Hadrianswall – Spielaufbau / Foto: Spieltroll

Wie läuft das ab?

Okay, wir öffnen die wahnsinnig schwere Schachtel und finden ein paar Karten, ein paar schmale Papptableaus, ein paar Holzfigürchen in vier Farben, sowie ein paar Steine und vor allem zwei richtig dicke Blöcke, die so groß sind wie die Schachtel. Als erste Reaktion hatte ich ein wenig Ehrfurcht vor diesen schweren Blöcken, die aber recht schnell von der Frage vertrieben wurde, ob sie in meiner Ausgabe die Stifte vergessen haben. Nein, haben sie nicht, denn hier gibt es keine. Wahrscheinlich hätten sie auch gar nicht in die Schachtel gepasst.

Der Spielaufbau ist recht schnell erledigt. Hadrianswall ist mit bis zu sechs Spieler*innen mit einer Ausgabe spielbar. Das ist allerdings ein Witz, aber dazu komme ich später. Die Begrenzung auf sechs Spieler*innen liegt alleine an den sechs verschiedenfarbigen Kartensätzen für die Spieler*innen am Tisch. Wie bei vielen Roll & Writes ist es möglich Hadrianswall auch über das Netz mit Kamera zu spielen und kann so auch mit viel mehr Leuten gespielt werden.

Hadrianswall – Spielbereich / Foto: Spieltroll

Jede*r Spieler*in erhält einen Kartensatz, ein zweiteiliges Tableau und einen Zettel von jedem der zwei Blöcke. Die Figuren und Steine werden als allgemeiner Vorrat in die Mitte des Tisches gestellt. Die sogenannten Schicksalskarten werden gemischt und ebenfalls als Stapel in der Tischmitte ausgelegt. Die Spieler*innen bauen ihr Tableau zusammen und legen es so vor sich aus, das darunter die beiden Zettel nebeneinander Platz finden. Ihre persönlichen Karten werden gemischt und links neben das Tableau gelegt. Nun kann es auch schon losgehen.
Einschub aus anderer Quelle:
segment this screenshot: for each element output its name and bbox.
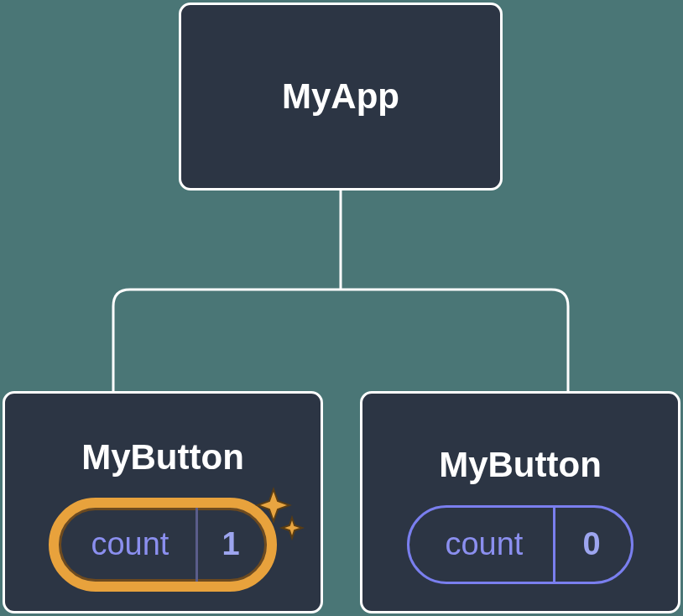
child-title-right: MyButton: [439, 445, 602, 485]
state-pill-wrap-right: count 0: [407, 505, 633, 584]
state-pill-highlighted: count 1: [49, 498, 276, 592]
state-label-right: count: [409, 508, 555, 582]
root-title: MyApp: [282, 76, 399, 117]
state-value-left: 1: [198, 508, 266, 582]
child-component-node-right: MyButton count 0: [360, 391, 680, 613]
state-label-left: count: [59, 508, 198, 582]
child-title-left: MyButton: [81, 437, 244, 478]
child-component-node-left: MyButton count 1: [3, 391, 323, 613]
root-component-node: MyApp: [179, 3, 503, 191]
state-pill-wrap-left: count 1: [49, 498, 276, 592]
state-value-right: 0: [555, 508, 630, 582]
state-pill-normal: count 0: [407, 505, 633, 584]
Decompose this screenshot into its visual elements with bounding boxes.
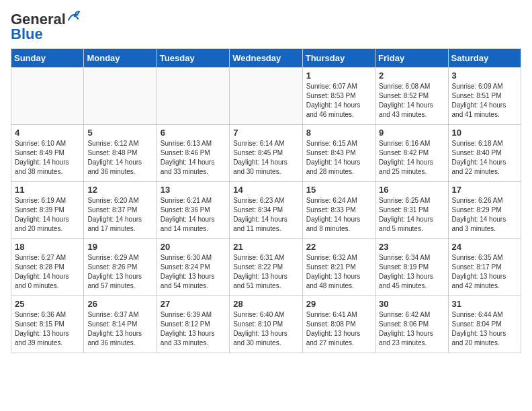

Um Hadrianswall zu erklären kann ich im Anschluss nicht ins Kleinklein der Regeln gehen. Denn sagen wir es einmal so: wo Ein Fest für Odin mit seinen Worker-Placement-Einsatzfeldern angibt, tut es Hadrianswall mit seinen Ankreuzfeldern. Die beiden Blätter sind sehr einschüchternd und es gibt wahnsinnig viele Möglichkeiten. Ich werde hier ein paar Bereiche grob zusammenfassen, bevor ich im Fazit auf das große Ganze eingehe.

Hadrainswall – Planungskarte / Foto: SPieltroll

Hadrianswall spielt sich im Grunde ein wenig wie Ganz schön Clever. Wir dürfen Kreuzchen machen und erhalten dafür Belohnungen, die wir wiederum sofort benutzen dürfen und auch sollten, denn am Ende einer Runde ist alles, was wir nicht benutzt haben weg. Alles was wir an Arbeitern und Rohstoffen bekommen erhalten wir physisch, so das wir es uns nicht merken müssen, denn das ist fast unmöglich bei der Masse die wir in einer Runde hin und hertauschen. Jede Runde läuft dabei gleich ab. Vom mittleren Stapel der Schicksalskarten wird für alle Spieler*innen eine Karte umgedreht. Auf dieser sind neben ein paar anderen Dingen hauptsächlich unsere Arbeiter und Rohstoffe für diese Runde zu sehen, die wir uns prompt aus dem Vorrat nehmen und auf unser Tableau stellen. Anschließend ziehen wir zwei Karten von unserem Stapel und müssen eine Entscheidung treffen. Eine der Karten wird zu unserer Planungskarte und wird am oberen Rand unseres Tableaus untergeschoben. Sie liefert uns am Spielende Punkte für bestimmte Dinge. Die zweite wird rechts neben das Tableau gelegt und liefert uns weitere Rohstoffe für die Runde. Dann Spielen alle Spieler*innen parallel ihr Spiel, bis alle fertig sind. Dann greifen die Pikten in Form der Schicksalskarten nochmal in das Spiel ein und greifen bestimmte Mauerabschnitte an. Sind sie gut verteidigt gibt es Punkte, klappt es nicht, gibt es Missgunst. So spielen sich alle sechs Runden mit der Ausnahme, dass die Angriffe immer heftiger werden und wir hoffentlich gewappnet sind.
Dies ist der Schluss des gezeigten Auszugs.